Consumer guarantees – The ACCC will focus again this year on the consumer guarantees under the ACL, and particularly on representations made by large retailers about express and extended warranties. Particularly, warning should be heeded regarding representations made about extended warranties available to consumers to be purchased, or express warranties, that could be seen to be misleading or deceptive as to the consumer’s statutory rights.

Companies are to be encouraged to ensure their returns processes are compliant with the consumer guarantees, and that consumer facing staff are knowledgeable about the consumer guarantees in light of the Policy.

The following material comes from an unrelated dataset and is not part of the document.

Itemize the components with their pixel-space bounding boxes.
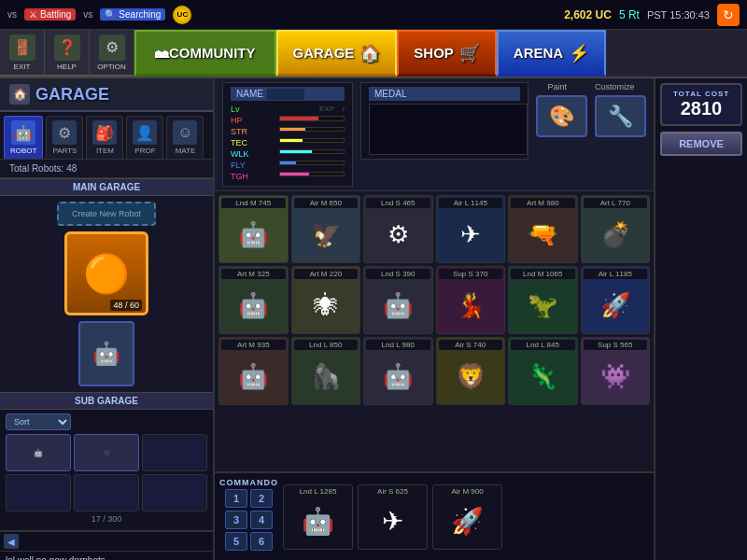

Product Recalls – Following on from the recent $3million penalty handed down by the Full Federal Court against Woolworths Ltd regarding breaches of the ACL regarding safety issues, the ACCC has stated a priority for 2016 will be assessing the effectiveness of action taken by suppliers in recalling unsafe consumer products. This is a reminder to suppliers to keep the ACL recall requirements and procedures in the forefront of their decision making with regard to product recalls.
Disruption of scams and consumer protection – the ACCC also prioritises working with other agencies to disrupt scams.  Mr Rod Sims noted in his speech at CEDA that last year the ACCC received more than 105,000 contacts relating to scams.

In addition to this, a 2016 priority for the ACCC is to act on consumer protection issues that arrive regarding vulnerable and disadvantaged customers (particularly older consumers and consumers who are newly arrived in Australia).

Just because you may not be in the ACCC’s sights, it does not mean that you are ‘safe’. The release of the Policy is a timely reminder to all that compliance with the CCA is critical to avoid being mentioned in next year’s priority report as an example of a successful ACCC investigation in 2016.